Imagine, we have a particle that can move only in the x direction, and there is a force $F(x)$ that acts on it.

$$\begin{array}{c}F(x)=mv\cdot \frac{dv}{dx}\\ F(x)\cdot dx=mv\cdot dv\end{array}$$

Then, let’s pick an arbitrary point $x_0$, where a particle has a velocity $v_0$

$$\begin{array}{c}{\int }_{x_0}^{x}F(x)\cdot dx={\int }_{v_0}^{v}mv\cdot dv\\ {\int }_{x_0}^{x}F(x)\cdot dx=\frac{m{v}^2}{2}-\frac{m{v}_0^2}{2}\\ E=\frac{m{v}^2}{2}-{\int }_{x_0}^{x}F(x)\cdot dx\\ E=\frac{m{v}^2}{2}+V(x)\end{array}$$

We indeed see that the sum of potential and kinetic energy is constant.

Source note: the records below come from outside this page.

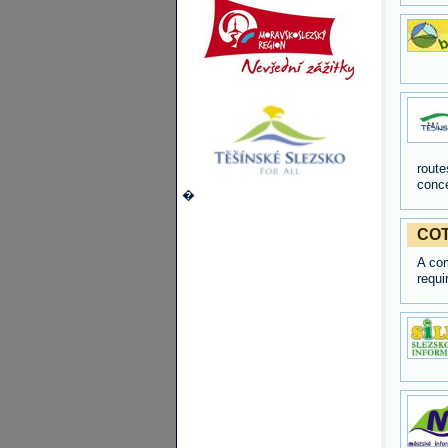
route
conce
�
COT
A com
requi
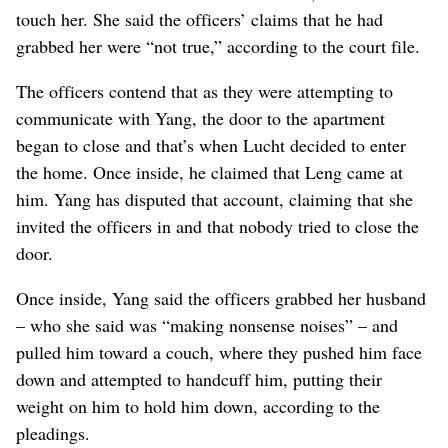
touch her. She said the officers’ claims that he had
grabbed her were “not true,” according to the court file.
The officers contend that as they were attempting to
communicate with Yang, the door to the apartment
began to close and that’s when Lucht decided to enter
the home. Once inside, he claimed that Leng came at
him. Yang has disputed that account, claiming that she
invited the officers in and that nobody tried to close the
door.
Once inside, Yang said the officers grabbed her husband
– who she said was “making nonsense noises” – and
pulled him toward a couch, where they pushed him face
down and attempted to handcuff him, putting their
weight on him to hold him down, according to the
pleadings.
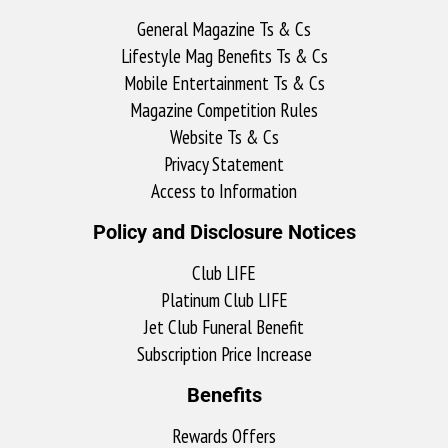
General Magazine Ts & Cs
Lifestyle Mag Benefits Ts & Cs
Mobile Entertainment Ts & Cs
Magazine Competition Rules
Website Ts & Cs
Privacy Statement
Access to Information
Policy and Disclosure Notices
Club LIFE
Platinum Club LIFE
Jet Club Funeral Benefit
Subscription Price Increase
Benefits
Rewards Offers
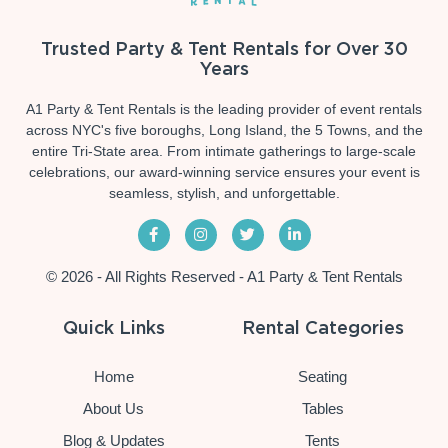
Trusted Party & Tent Rentals for Over 30
Years
A1 Party & Tent Rentals is the leading provider of event rentals
across NYC's five boroughs, Long Island, the 5 Towns, and the
entire Tri-State area. From intimate gatherings to large-scale
celebrations, our award-winning service ensures your event is
seamless, stylish, and unforgettable.
© 2026 - All Rights Reserved - A1 Party & Tent Rentals
Quick Links
Rental Categories
Home
Seating
About Us
Tables
Blog & Updates
Tents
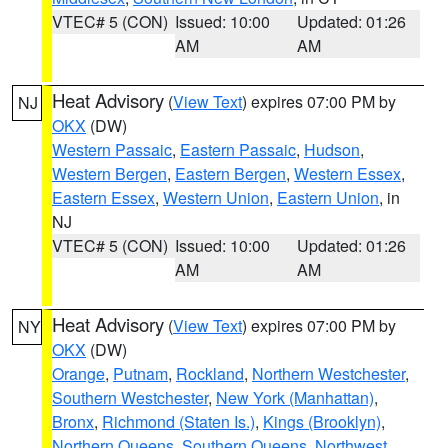
VTEC# 5 (CON)
Issued: 10:00
Updated: 01:26
AM
AM
Heat Advisory
(
View Text
) expires 07:00 PM by
NJ
OKX
(DW)
Western Passaic
,
Eastern Passaic
,
Hudson
,
Western Bergen
,
Eastern Bergen
,
Western Essex
,
Eastern Essex
,
Western Union
,
Eastern Union
, in
NJ
VTEC# 5 (CON)
Issued: 10:00
Updated: 01:26
AM
AM
Heat Advisory
(
View Text
) expires 07:00 PM by
NY
OKX
(DW)
Orange
,
Putnam
,
Rockland
,
Northern Westchester
,
Southern Westchester
,
New York (Manhattan)
,
Bronx
,
Richmond (Staten Is.)
,
Kings (Brooklyn)
,
Northern Queens
,
Southern Queens
,
Northwest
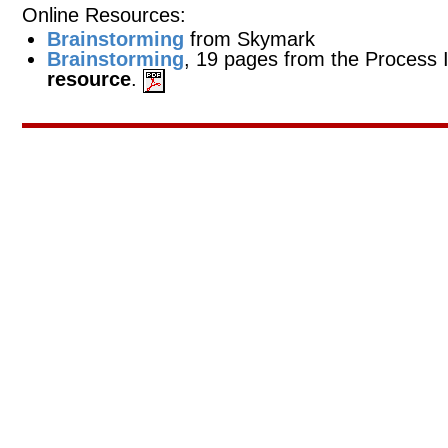
Online Resources:
Brainstorming
from Skymark
Brainstorming
, 19 pages from the Proces
resource
.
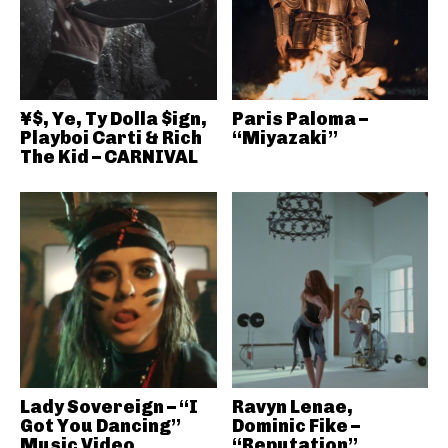
¥$, Ye, Ty Dolla $ign,
Paris Paloma –
Playboi Carti & Rich
“Miyazaki”
The Kid – CARNIVAL
Lady Sovereign – “I
Ravyn Lenae,
Got You Dancing”
Dominic Fike –
Music Video
“Reputation”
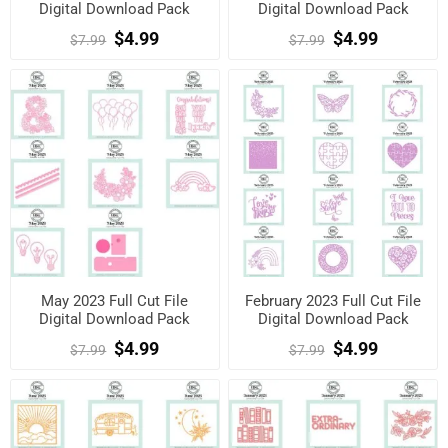
Digital Download Pack
Digital Download Pack
$4.99
$4.99
$7.99
$7.99
May 2023 Full Cut File
February 2023 Full Cut File
Digital Download Pack
Digital Download Pack
$4.99
$4.99
$7.99
$7.99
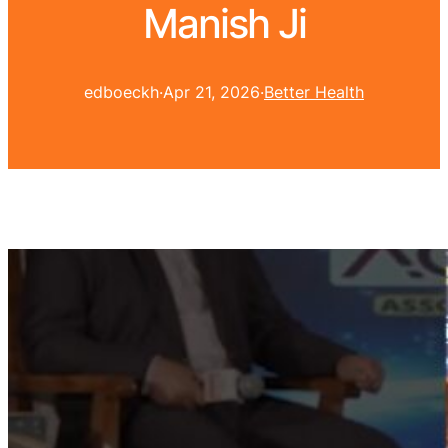
Manish Ji
edboeckh
·
Apr 21, 2026
·
Better Health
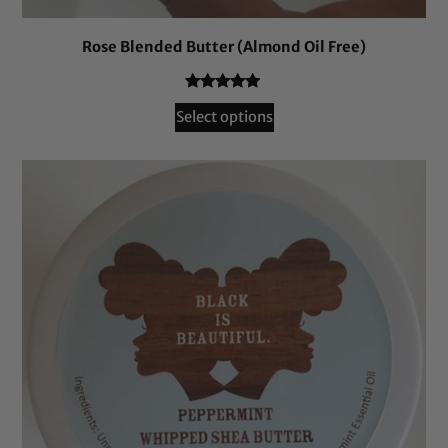
Rose Blended Butter (Almond Oil Free)
Rated
48
4.81
Select options
out of 5
based on
customer
ratings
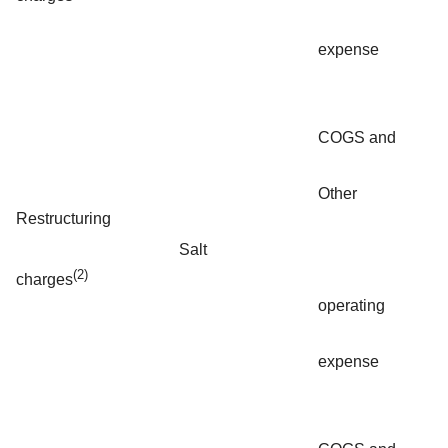
expense
COGS and
Other
Restructuring
Salt
(2)
charges
operating
expense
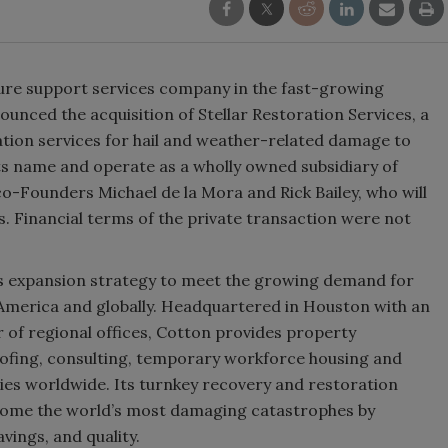
ture support services company in the fast-growing
nced the acquisition of Stellar Restoration Services, a
tion services for hail and weather-related damage to
its name and operate as a wholly owned subsidiary of
o-Founders Michael de la Mora and Rick Bailey, who will
s. Financial terms of the private transaction were not
on’s expansion strategy to meet the growing demand for
America and globally. Headquartered in Houston with an
r of regional offices, Cotton provides property
oofing, consulting, temporary workforce housing and
ities worldwide. Its turnkey recovery and restoration
 some the world’s most damaging catastrophes by
vings, and quality.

However, I want to stress that potential energy is not real! We just made it up and defined it as integral of force over a displacement. It fully depends on our choice of $x_0$, and we always speak of it as a relative quantity. Here, we can only speak of the difference between E and V(x).

Relevant words about potential energy

Fugayzi, fugazi. It’s a whazy. It’s a woozie. It’s fairy dust. It’s never landed. It is no matter. It’s not on the elemental chart. It’s not fucking real.”>

Equivalently, given V(x): $F(x)=-dV(x)/dx$. One moment to notice is that in 3D, we would take a line integral between two points. Logically, then it makes sense to talk about $V(x,y,z)$ if and only if the line integral is the same for all paths. This is true (if you remember) when the vector field $\text{F}$ is conservative ($\nabla \times \text{F}=0$).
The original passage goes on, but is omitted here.